_WORK INSTRUCTION_
In this exercise, every entry is to be copied exactly.

⟨

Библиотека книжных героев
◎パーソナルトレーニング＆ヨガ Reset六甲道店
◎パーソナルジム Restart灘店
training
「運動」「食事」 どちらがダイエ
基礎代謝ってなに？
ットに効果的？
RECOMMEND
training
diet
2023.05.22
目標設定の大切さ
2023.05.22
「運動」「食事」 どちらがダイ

⟩

_THE COMPLETED TASK_
Библиотека книжных героев
◎パーソナルトレーニング＆ヨガ Reset六甲道店
◎パーソナルジム Restart灘店
training
「運動」「食事」 どちらがダイエ
基礎代謝ってなに？
ットに効果的？
RECOMMEND
training
diet
2023.05.22
目標設定の大切さ
2023.05.22
「運動」「食事」 どちらがダイ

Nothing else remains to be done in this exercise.